**WHAT THE EXERCISE ASKS**
Please reproduce the listing in its entirety, exactly as written, but without images.

**INFORMATION**
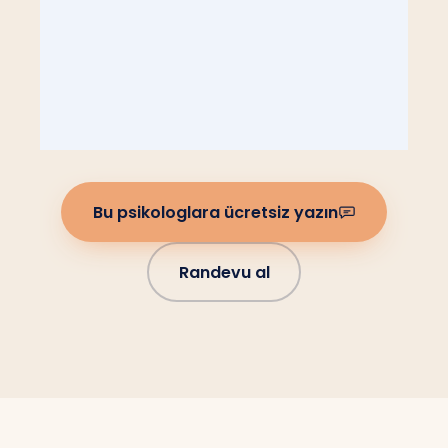
Bu psikologlara ücretsiz yazın
Randevu al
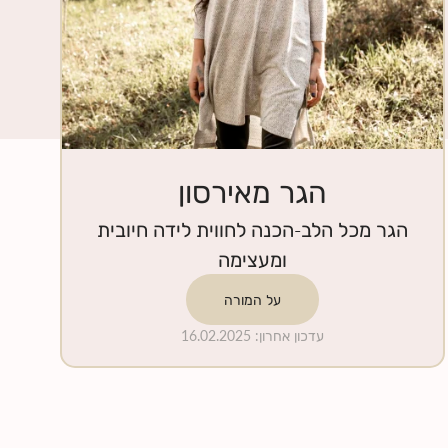
הגר מאירסון
הגר מכל הלב-הכנה לחווית לידה חיובית
ומעצימה
על המורה
עדכון אחרון
:
16.02.2025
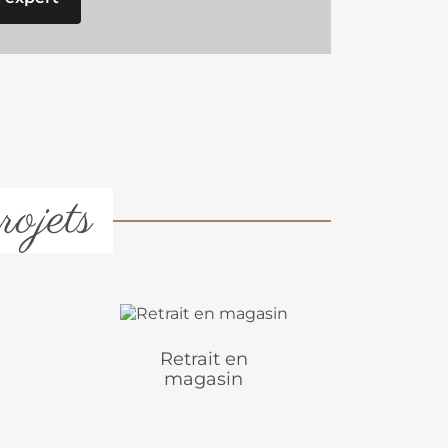
rojets
Retrait en
magasin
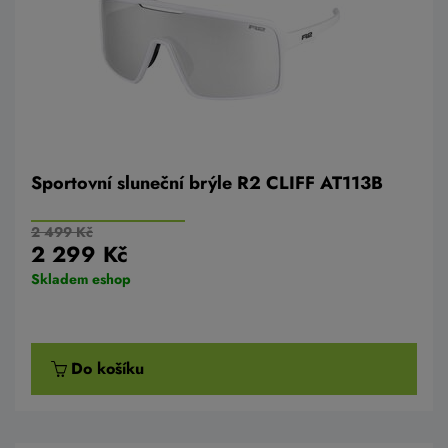
Sportovní sluneční brýle R2 CLIFF AT113B
2 499 Kč
2 299 Kč
Skladem eshop
Do košíku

**ANSWER**
Bu psikologlara ücretsiz yazın
Randevu al
הגר מאירסון
הגר מכל הלב-הכנה לחווית לידה חיובית
ומעצימה
על המורה
עדכון אחרון
:
16.02.2025
rojets
Retrait en
magasin
Sportovní sluneční brýle R2 CLIFF AT113B
2 499 Kč
2 299 Kč
Skladem eshop
Do košíku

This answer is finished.